Objection: All numbers are incomparable
Another objection is to say that all projects live in a different context, with a different user base and that the numbers can never be compared against each other in a fair way. All is relative, subjective, and LibreOffice is justified in making any claim it feels like, since it is its own reference and base of comparison.
There are several counters to this objection. First, when LibreOffice publishes numbers, in press releases and blog posts, it has an obligation not to deceive its readers. This is basic professional ethics. When you claim a certain number of users, there should be some solid basis for making that claim, not merely the absence of contradictory information. In any case, I’ve provided adequate contradictory data in this post.
Another counter is to point out that some comparisons are closest to an apples-to-apples comparison. For example, the number of Windows downloads directly from a project’s website. OOr downloads from a neutral 3rd party website like CNet’s Download.com. Of course we can debate the fine details and nuances to the right of the decimal place. But that does not provide an excuse for conflating download numbers with user numbers in a press release. You may not know everything, but you should know that this is not right.
Apache OpenOffice makes available detailed download statistics in near-realtime for inspection. LibreOffice makes download claims in press releases at wide intervals with no supporting data.

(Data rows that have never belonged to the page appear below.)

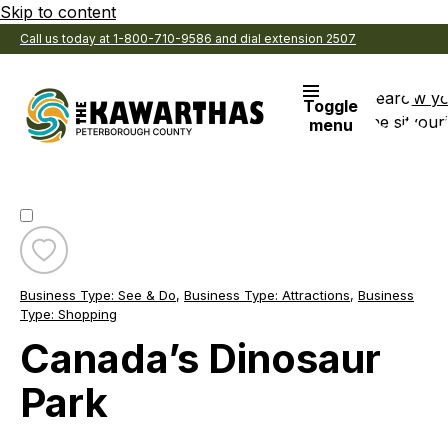
Skip to content
Call us today at 1-800-710-9586 and dial extension 2507
Search
View y
Toggle
the site
Favouri
menu
Toggle
favourite
Business Type:
See & Do
,
Business Type:
Attractions
,
Business
Canada’s
Type:
Shopping
Dinosaur
Canada’s Dinosaur
Park
Park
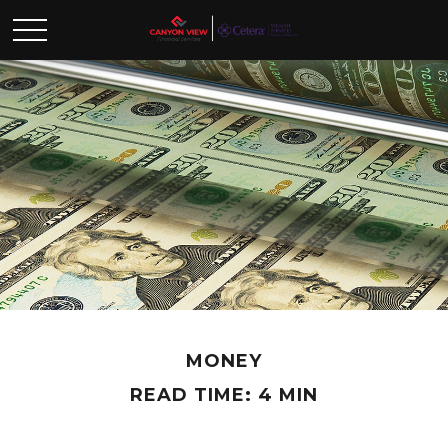
MONEY
READ TIME: 4 MIN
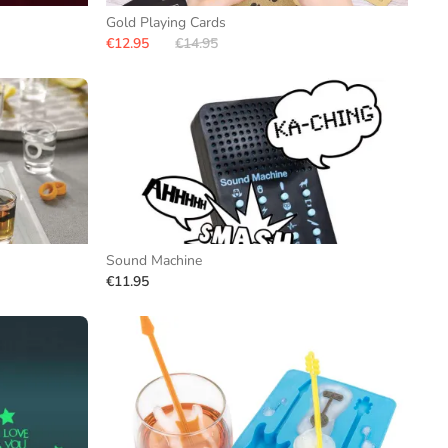
Gold Playing Cards
€12.95
€14.95
Sound Machine
€11.95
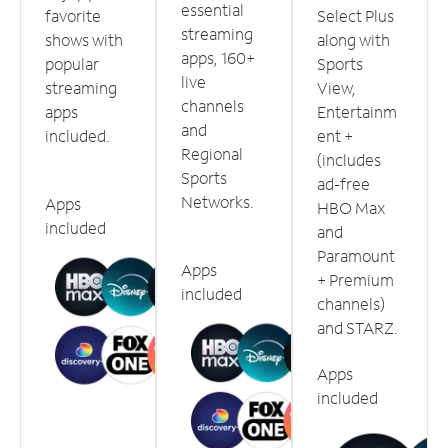
essential
favorite
Select Plus
streaming
shows with
along with
apps, 160+
popular
Sports
live
streaming
View,
channels
apps
Entertainm
and
included.
ent +
Regional
(includes
Sports
ad-free
Networks.
Apps
HBO Max
included
and
Paramount
Apps
+ Premium
included
channels)
and STARZ.
Apps
included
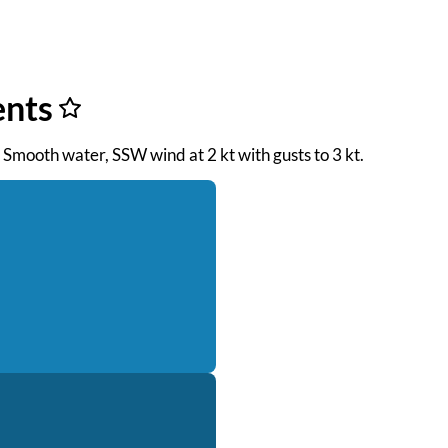
ents
. Smooth water, SSW wind at 2 kt with gusts to 3 kt.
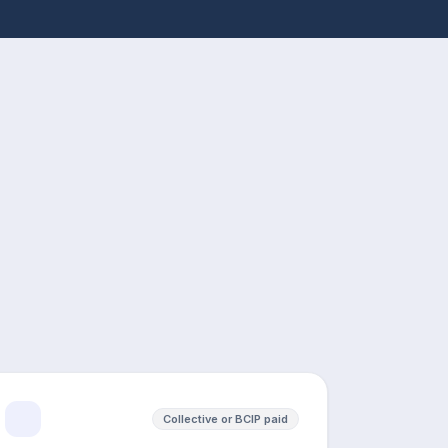
Collective or BCIP paid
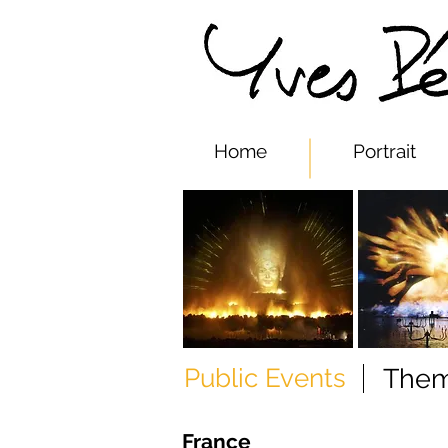
Yves Pepi
Home
Portrait
Public Events
Them
France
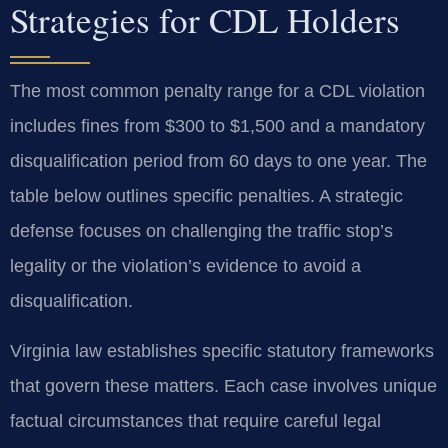
Strategies for CDL Holders
The most common penalty range for a CDL violation
includes fines from $300 to $1,500 and a mandatory
disqualification period from 60 days to one year. The
table below outlines specific penalties. A strategic
defense focuses on challenging the traffic stop’s
legality or the violation’s evidence to avoid a
disqualification.
Virginia law establishes specific statutory frameworks
that govern these matters. Each case involves unique
factual circumstances that require careful legal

If you do an apples-to-apples comparison, of Windows and Mac users, which together constitute 97% of the desktop market, Apache OpenOffice, although it took a while to make its first release, 3.4.0, has taken off like a rocket, and has eliminated any head-start advantage LibreOffice had, and is racing ahead with 4x the downloads that LibreOffice is reporting. And since the LibreOffice numbers are inflated by duplicate counting of upgrade downloads, OpenOffice is probably already ahead of LibreOffice in users on these platforms by a factor of 10 or more.
Under a series of implausible assumptions, LibreOffice claims an additional 30 million users on Linux. The actual number is unknown, but likely far less. But since Linux desktops are only 3% of the desktop market, and that market is shrinking, this is not a realistic growth opportunity for LibreOffice.
(This post represents my personal opinion only. The standard disclaimer applies.)